Eh oui, on peut être un film récent et être déjà oublié sous une tonne de poussière ! C’est le cas de Photo Obsession, l’un des derniers films dans lesquels Robin Williams a tenu un rôle à la fois important et sérieux, avec Insomnia (2002, Christopher Nolan), sorti la même année. Car oui, Robin Williams a fait de bons films dans les années 2000, ne se contentant pas de jouer un bien pâle président dans La nuit au Musée, ou de prêter sa voix à des manchots (ou des pingouins, qu’importe) dans Happy Feet. Non, une dizaine d’années avant sa mort, Williams était un acteur en pleine force de l’âge, l’un des plus demandés à Hollywood. Vainqueur de l’Oscar du meilleur acteur dans un second rôle en 1998 pour Will Hunting (1997, Gus Van Sant), il alternait pourtant les rôles sûrs et les films plus casse-gueule, comme le risqué mais magnifique Au-delà de nos rêves (1998, Vincent Ward).
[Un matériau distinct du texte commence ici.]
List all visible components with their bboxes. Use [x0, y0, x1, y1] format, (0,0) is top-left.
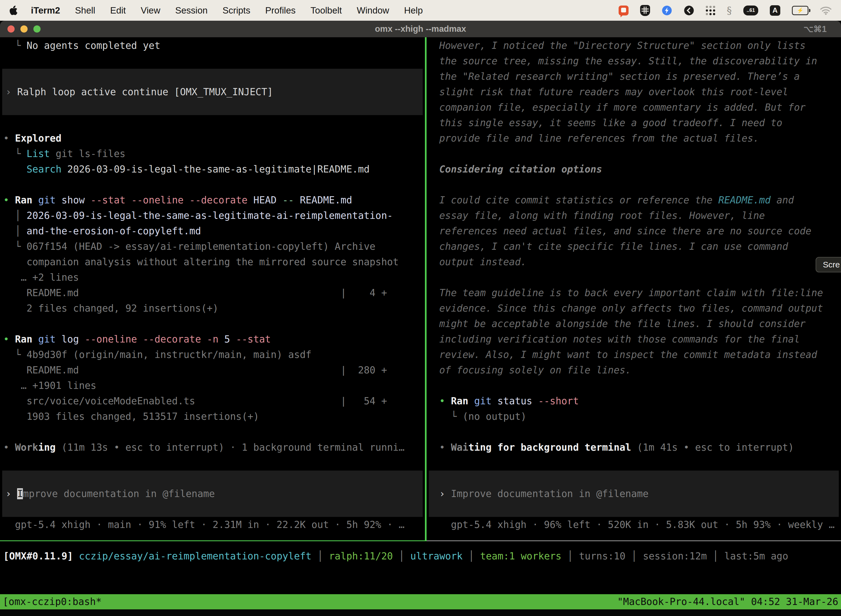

Photo Obsession est de ces films risqués qu’a accepté l’un des acteurs les plus populaires de sa génération. Il y campe Sy Parrish (rien à voir avec Jumanji, mais bien tenté), développeur de photos pour une grande chaîne de centres commerciaux. Jusque-là, rien d’exceptionnel, et aucun intérêt à suivre la vie de cet homme tout ce qu’il y a de plus normal. Mais la particularité du film réside dans le fait que Sy, qui n’a pas grand chose à raconter, est totalement amoureux des photos et des personnes qui y sont figées. Plutôt que de produire un boulot correct comme le feraient la plupart de ses collègues, il fournit un service Quatre Etoiles mais, en retour, ne s’éloigne jamais de ses clients préférés, dont il s’imagine participer à la vie. Sy Parrich est donc un grand malade, mais personne ne le sait ni ne s’y intéresse…jusqu’à ce qu’il tente de briser un mariage car, selon lui, la femme (Nina Yorkin, Connie Nielsen) ne mérite pas de souffrir autant.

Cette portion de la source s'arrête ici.